Developing Canada’s First Agri-Food Sustainability Index
During this session David McInnes presentation examines communicating sustainability of the Canadian agriculture production system to the general public, and roles, responsibilities and opportunities for the Canadian forage and grassland sector.
David is the principal of DMci Strategies and a strategic advisor, speaker and facilitator on change and opportunity facing the Canadian and global food system. He has initiated and is currently leading a private-public coalition of some 50 partners to develop Canada’s first agri-food sustainability index. He is a member of the Agricultural Research Institute of Ontario (ARIO), a governance committee member of the Canadian Agri-Food Sustainability Initiative (CASI), an Arrell Food Fellow with the Arrell Food Institute at the University of Guelph and an affiliate of McGill University’s Institute for Global Food Security and a global advisor for Nova Scotia Business Inc. He has also been a Senior Fellow of Canada 2020 (an Ottawa-based think tank) and a contributing editor of The Economist Intelligence Unit.
Canada can be regarded as the most trusted and sustainable food system, but we need to demonstrate this, build leadership and keep improving. This also can create value and meet global targets via an informed policy. This is a multi-phase process. We need to frame the index and outline the initial principles, identify how to align and advise and identify the right metrics and how to collect info. Next will be a pilot for this to be tried.
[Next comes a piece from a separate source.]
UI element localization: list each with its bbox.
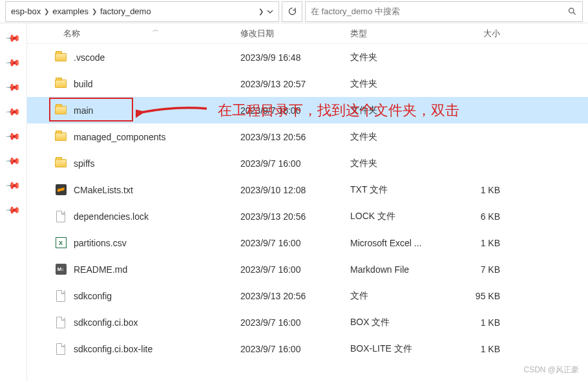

Farms need to get proof of sustainability to operate and compete globally. The task is to get the right metric, process, and outcomes.
Why do this?
Global agri-food is not seen as sustainable, healthy, or inclusive. There are four changes that are key to change this:
1) Trade needs to be regulated by sustainability criteria
2) Competition is based on sustainability
3) Implement benchmarking performance
4) Implement new Environmental, Social, and Governance (ESG) materiality assessment and disclosures
There will be increased opportunities for Canada if we move forward addressing these changes. We can compare with other countries highlighting new sustainable specialties. Market signals with environmental targeting have increased substantially. Sustainable sourcing is the number one target. Supply chains of food produce 89 per cent of all GHG emissions. This is an opportunity to partner for biodiversity.